Work required: Exact wording is required for every entry; transcribe all of them and leave the images out.

(Records from a collection)
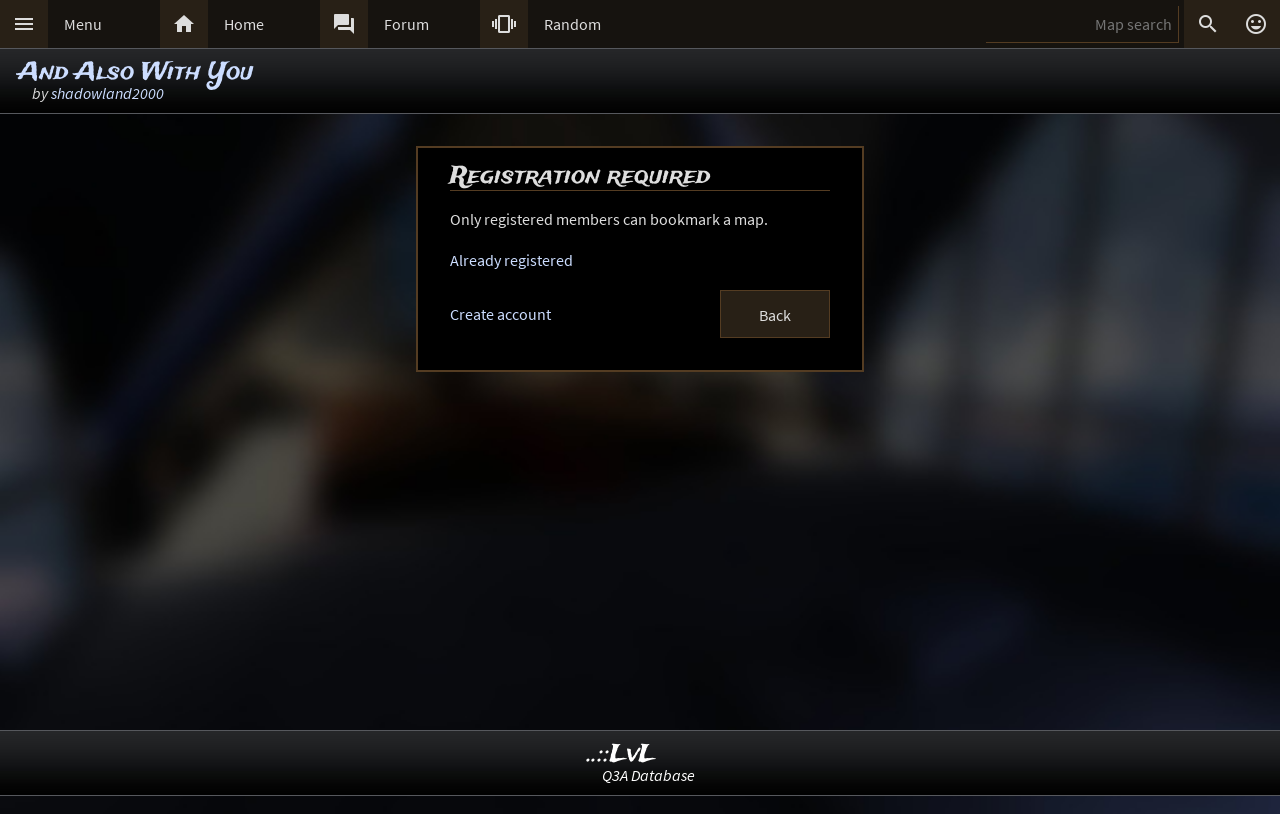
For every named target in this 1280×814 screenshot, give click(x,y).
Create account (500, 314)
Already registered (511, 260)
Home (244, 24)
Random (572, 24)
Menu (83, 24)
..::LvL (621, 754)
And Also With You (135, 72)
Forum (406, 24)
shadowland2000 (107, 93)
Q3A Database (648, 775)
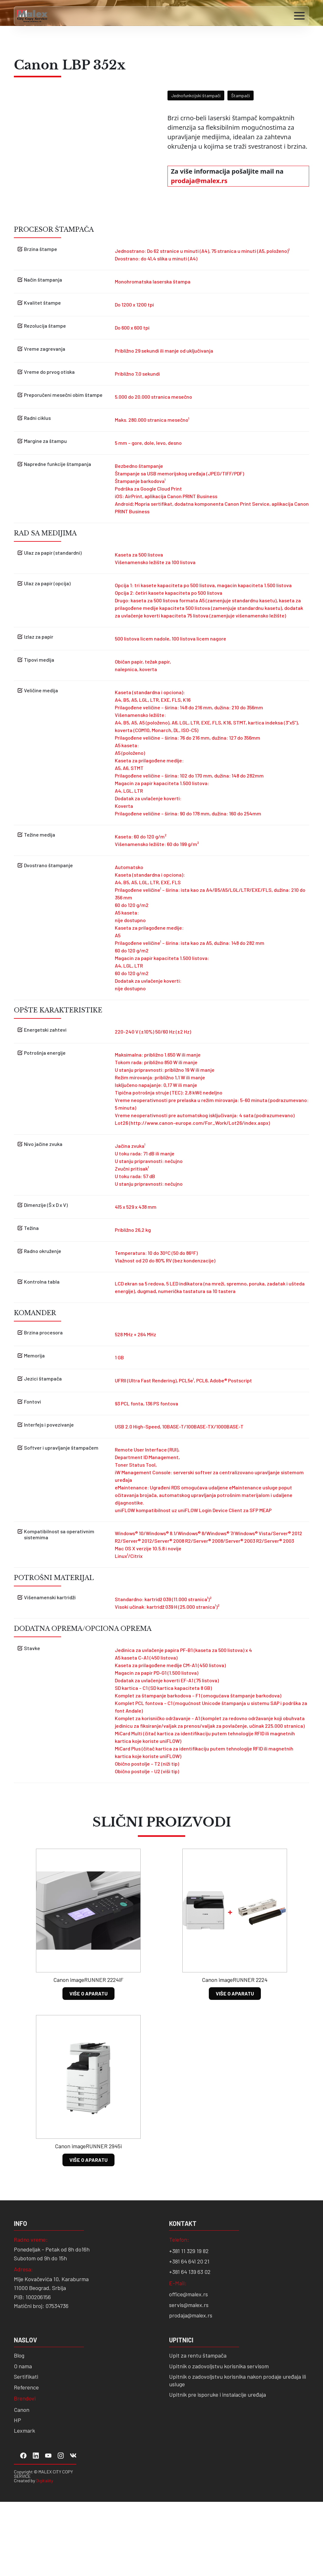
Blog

Written answer:
For every named target in this 1280×814 screenshot, give click(x,y).
Create account (500, 314)
Already registered (511, 260)
Home (244, 24)
Random (572, 24)
Menu (83, 24)
..::LvL (621, 754)
And Also With You (135, 72)
Forum (406, 24)
shadowland2000 (107, 93)
Q3A Database (648, 775)
Blog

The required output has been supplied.